> **About this task**
Output the data once more, exactly as given.

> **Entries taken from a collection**
::::

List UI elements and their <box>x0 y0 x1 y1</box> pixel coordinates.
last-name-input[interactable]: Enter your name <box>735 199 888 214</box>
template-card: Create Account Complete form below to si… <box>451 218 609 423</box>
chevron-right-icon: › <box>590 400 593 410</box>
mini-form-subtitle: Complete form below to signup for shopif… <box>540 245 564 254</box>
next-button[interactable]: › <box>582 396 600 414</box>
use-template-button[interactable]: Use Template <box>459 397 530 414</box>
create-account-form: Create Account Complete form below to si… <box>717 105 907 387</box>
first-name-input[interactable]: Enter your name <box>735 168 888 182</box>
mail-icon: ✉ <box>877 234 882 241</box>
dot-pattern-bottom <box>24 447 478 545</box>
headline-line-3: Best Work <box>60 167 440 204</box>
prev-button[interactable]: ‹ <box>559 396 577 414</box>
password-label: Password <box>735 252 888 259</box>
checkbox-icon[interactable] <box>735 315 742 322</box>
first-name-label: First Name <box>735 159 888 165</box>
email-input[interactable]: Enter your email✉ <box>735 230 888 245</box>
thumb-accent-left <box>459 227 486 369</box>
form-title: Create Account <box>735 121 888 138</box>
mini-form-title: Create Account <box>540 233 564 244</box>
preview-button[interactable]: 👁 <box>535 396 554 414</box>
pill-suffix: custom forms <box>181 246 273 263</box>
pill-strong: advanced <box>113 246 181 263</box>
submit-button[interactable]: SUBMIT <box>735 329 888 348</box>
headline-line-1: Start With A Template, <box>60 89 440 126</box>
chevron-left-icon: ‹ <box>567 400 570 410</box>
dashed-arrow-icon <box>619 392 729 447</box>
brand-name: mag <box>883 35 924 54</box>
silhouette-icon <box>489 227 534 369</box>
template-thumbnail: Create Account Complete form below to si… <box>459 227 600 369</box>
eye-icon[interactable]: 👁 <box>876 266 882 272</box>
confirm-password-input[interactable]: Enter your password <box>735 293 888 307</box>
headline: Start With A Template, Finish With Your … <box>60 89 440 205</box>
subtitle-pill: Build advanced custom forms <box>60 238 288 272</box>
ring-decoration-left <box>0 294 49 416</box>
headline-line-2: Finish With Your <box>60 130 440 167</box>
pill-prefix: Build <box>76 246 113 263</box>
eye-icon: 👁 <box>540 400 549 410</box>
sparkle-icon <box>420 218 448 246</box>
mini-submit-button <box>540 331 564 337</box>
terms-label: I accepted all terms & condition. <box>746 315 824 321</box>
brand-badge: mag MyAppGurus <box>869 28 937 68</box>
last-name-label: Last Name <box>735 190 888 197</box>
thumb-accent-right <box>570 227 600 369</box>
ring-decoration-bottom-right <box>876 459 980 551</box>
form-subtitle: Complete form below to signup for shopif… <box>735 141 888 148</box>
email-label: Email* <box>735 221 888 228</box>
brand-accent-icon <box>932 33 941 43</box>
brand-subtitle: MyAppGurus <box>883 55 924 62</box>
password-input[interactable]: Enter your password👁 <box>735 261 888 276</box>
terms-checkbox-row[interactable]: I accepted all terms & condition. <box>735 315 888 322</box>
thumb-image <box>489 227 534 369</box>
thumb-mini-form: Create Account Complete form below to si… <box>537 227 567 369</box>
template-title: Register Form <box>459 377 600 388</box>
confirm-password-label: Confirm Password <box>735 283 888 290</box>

::::

> **Exercise answer**
List UI elements and their <box>x0 y0 x1 y1</box> pixel coordinates.
last-name-input[interactable]: Enter your name <box>735 199 888 214</box>
template-card: Create Account Complete form below to si… <box>451 218 609 423</box>
chevron-right-icon: › <box>590 400 593 410</box>
mini-form-subtitle: Complete form below to signup for shopif… <box>540 245 564 254</box>
next-button[interactable]: › <box>582 396 600 414</box>
use-template-button[interactable]: Use Template <box>459 397 530 414</box>
create-account-form: Create Account Complete form below to si… <box>717 105 907 387</box>
first-name-input[interactable]: Enter your name <box>735 168 888 182</box>
mail-icon: ✉ <box>877 234 882 241</box>
dot-pattern-bottom <box>24 447 478 545</box>
headline-line-3: Best Work <box>60 167 440 204</box>
prev-button[interactable]: ‹ <box>559 396 577 414</box>
password-label: Password <box>735 252 888 259</box>
checkbox-icon[interactable] <box>735 315 742 322</box>
first-name-label: First Name <box>735 159 888 165</box>
email-input[interactable]: Enter your email✉ <box>735 230 888 245</box>
thumb-accent-left <box>459 227 486 369</box>
form-title: Create Account <box>735 121 888 138</box>
mini-form-title: Create Account <box>540 233 564 244</box>
preview-button[interactable]: 👁 <box>535 396 554 414</box>
pill-suffix: custom forms <box>181 246 273 263</box>
pill-strong: advanced <box>113 246 181 263</box>
submit-button[interactable]: SUBMIT <box>735 329 888 348</box>
headline-line-1: Start With A Template, <box>60 89 440 126</box>
chevron-left-icon: ‹ <box>567 400 570 410</box>
dashed-arrow-icon <box>619 392 729 447</box>
brand-name: mag <box>883 35 924 54</box>
silhouette-icon <box>489 227 534 369</box>
template-thumbnail: Create Account Complete form below to si… <box>459 227 600 369</box>
eye-icon[interactable]: 👁 <box>876 266 882 272</box>
confirm-password-input[interactable]: Enter your password <box>735 293 888 307</box>
headline: Start With A Template, Finish With Your … <box>60 89 440 205</box>
subtitle-pill: Build advanced custom forms <box>60 238 288 272</box>
ring-decoration-left <box>0 294 49 416</box>
headline-line-2: Finish With Your <box>60 130 440 167</box>
pill-prefix: Build <box>76 246 113 263</box>
eye-icon: 👁 <box>540 400 549 410</box>
sparkle-icon <box>420 218 448 246</box>
mini-submit-button <box>540 331 564 337</box>
terms-label: I accepted all terms & condition. <box>746 315 824 321</box>
brand-badge: mag MyAppGurus <box>869 28 937 68</box>
last-name-label: Last Name <box>735 190 888 197</box>
thumb-accent-right <box>570 227 600 369</box>
ring-decoration-bottom-right <box>876 459 980 551</box>
form-subtitle: Complete form below to signup for shopif… <box>735 141 888 148</box>
email-label: Email* <box>735 221 888 228</box>
brand-accent-icon <box>932 33 941 43</box>
brand-subtitle: MyAppGurus <box>883 55 924 62</box>
password-input[interactable]: Enter your password👁 <box>735 261 888 276</box>
terms-checkbox-row[interactable]: I accepted all terms & condition. <box>735 315 888 322</box>
thumb-image <box>489 227 534 369</box>
thumb-mini-form: Create Account Complete form below to si… <box>537 227 567 369</box>
template-title: Register Form <box>459 377 600 388</box>
confirm-password-label: Confirm Password <box>735 283 888 290</box>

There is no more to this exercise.